**What is expected**
Produce a character-for-character copy of the data below.

Top of Dataset excerpts

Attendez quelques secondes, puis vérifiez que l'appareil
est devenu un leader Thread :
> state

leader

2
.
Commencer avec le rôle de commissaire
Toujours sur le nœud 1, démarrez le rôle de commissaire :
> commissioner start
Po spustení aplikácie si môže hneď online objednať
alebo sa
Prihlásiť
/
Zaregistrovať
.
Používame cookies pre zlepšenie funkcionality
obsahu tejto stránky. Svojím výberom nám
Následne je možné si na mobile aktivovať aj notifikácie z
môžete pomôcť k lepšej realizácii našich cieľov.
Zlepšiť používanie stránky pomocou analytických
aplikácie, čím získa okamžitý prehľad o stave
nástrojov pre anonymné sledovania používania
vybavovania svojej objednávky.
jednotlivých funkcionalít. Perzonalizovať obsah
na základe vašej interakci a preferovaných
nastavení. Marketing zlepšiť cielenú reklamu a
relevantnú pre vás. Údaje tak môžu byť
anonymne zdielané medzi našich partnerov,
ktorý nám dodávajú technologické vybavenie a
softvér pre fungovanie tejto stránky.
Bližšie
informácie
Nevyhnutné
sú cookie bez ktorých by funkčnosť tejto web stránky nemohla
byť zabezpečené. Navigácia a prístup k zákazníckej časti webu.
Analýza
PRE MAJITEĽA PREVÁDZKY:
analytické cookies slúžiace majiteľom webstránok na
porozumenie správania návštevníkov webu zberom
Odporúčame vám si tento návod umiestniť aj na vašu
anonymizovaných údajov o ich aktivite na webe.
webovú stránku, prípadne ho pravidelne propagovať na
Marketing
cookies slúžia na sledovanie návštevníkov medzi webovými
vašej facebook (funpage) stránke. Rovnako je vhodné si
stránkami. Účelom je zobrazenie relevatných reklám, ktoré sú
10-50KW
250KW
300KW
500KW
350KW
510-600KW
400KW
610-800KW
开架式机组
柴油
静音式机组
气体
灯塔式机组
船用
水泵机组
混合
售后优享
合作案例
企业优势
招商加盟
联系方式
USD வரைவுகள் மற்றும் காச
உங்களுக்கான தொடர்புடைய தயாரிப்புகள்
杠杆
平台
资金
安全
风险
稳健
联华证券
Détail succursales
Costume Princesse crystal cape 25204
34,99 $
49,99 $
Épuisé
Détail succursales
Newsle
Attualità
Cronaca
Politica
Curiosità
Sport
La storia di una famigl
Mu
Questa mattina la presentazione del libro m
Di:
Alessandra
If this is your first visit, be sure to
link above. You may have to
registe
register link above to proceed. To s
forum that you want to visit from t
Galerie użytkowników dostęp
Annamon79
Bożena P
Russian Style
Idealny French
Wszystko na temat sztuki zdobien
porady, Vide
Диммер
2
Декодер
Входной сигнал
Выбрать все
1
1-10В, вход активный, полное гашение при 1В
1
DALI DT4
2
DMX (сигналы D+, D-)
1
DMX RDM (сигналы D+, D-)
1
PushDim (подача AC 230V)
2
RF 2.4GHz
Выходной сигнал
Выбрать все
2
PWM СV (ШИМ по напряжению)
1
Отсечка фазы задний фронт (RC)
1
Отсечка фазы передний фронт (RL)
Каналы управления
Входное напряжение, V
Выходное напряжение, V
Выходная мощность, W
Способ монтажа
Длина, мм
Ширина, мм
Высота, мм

Bottom of Dataset excerpts

**Task solution**
Attendez quelques secondes, puis vérifiez que l'appareil
est devenu un leader Thread :
> state

leader

2
.
Commencer avec le rôle de commissaire
Toujours sur le nœud 1, démarrez le rôle de commissaire :
> commissioner start
Po spustení aplikácie si môže hneď online objednať
alebo sa
Prihlásiť
/
Zaregistrovať
.
Používame cookies pre zlepšenie funkcionality
obsahu tejto stránky. Svojím výberom nám
Následne je možné si na mobile aktivovať aj notifikácie z
môžete pomôcť k lepšej realizácii našich cieľov.
Zlepšiť používanie stránky pomocou analytických
aplikácie, čím získa okamžitý prehľad o stave
nástrojov pre anonymné sledovania používania
vybavovania svojej objednávky.
jednotlivých funkcionalít. Perzonalizovať obsah
na základe vašej interakci a preferovaných
nastavení. Marketing zlepšiť cielenú reklamu a
relevantnú pre vás. Údaje tak môžu byť
anonymne zdielané medzi našich partnerov,
ktorý nám dodávajú technologické vybavenie a
softvér pre fungovanie tejto stránky.
Bližšie
informácie
Nevyhnutné
sú cookie bez ktorých by funkčnosť tejto web stránky nemohla
byť zabezpečené. Navigácia a prístup k zákazníckej časti webu.
Analýza
PRE MAJITEĽA PREVÁDZKY:
analytické cookies slúžiace majiteľom webstránok na
porozumenie správania návštevníkov webu zberom
Odporúčame vám si tento návod umiestniť aj na vašu
anonymizovaných údajov o ich aktivite na webe.
webovú stránku, prípadne ho pravidelne propagovať na
Marketing
cookies slúžia na sledovanie návštevníkov medzi webovými
vašej facebook (funpage) stránke. Rovnako je vhodné si
stránkami. Účelom je zobrazenie relevatných reklám, ktoré sú
10-50KW
250KW
300KW
500KW
350KW
510-600KW
400KW
610-800KW
开架式机组
柴油
静音式机组
气体
灯塔式机组
船用
水泵机组
混合
售后优享
合作案例
企业优势
招商加盟
联系方式
USD வரைவுகள் மற்றும் காச
உங்களுக்கான தொடர்புடைய தயாரிப்புகள்
杠杆
平台
资金
安全
风险
稳健
联华证券
Détail succursales
Costume Princesse crystal cape 25204
34,99 $
49,99 $
Épuisé
Détail succursales
Newsle
Attualità
Cronaca
Politica
Curiosità
Sport
La storia di una famigl
Mu
Questa mattina la presentazione del libro m
Di:
Alessandra
If this is your first visit, be sure to
link above. You may have to
registe
register link above to proceed. To s
forum that you want to visit from t
Galerie użytkowników dostęp
Annamon79
Bożena P
Russian Style
Idealny French
Wszystko na temat sztuki zdobien
porady, Vide
Диммер
2
Декодер
Входной сигнал
Выбрать все
1
1-10В, вход активный, полное гашение при 1В
1
DALI DT4
2
DMX (сигналы D+, D-)
1
DMX RDM (сигналы D+, D-)
1
PushDim (подача AC 230V)
2
RF 2.4GHz
Выходной сигнал
Выбрать все
2
PWM СV (ШИМ по напряжению)
1
Отсечка фазы задний фронт (RC)
1
Отсечка фазы передний фронт (RL)
Каналы управления
Входное напряжение, V
Выходное напряжение, V
Выходная мощность, W
Способ монтажа
Длина, мм
Ширина, мм
Высота, мм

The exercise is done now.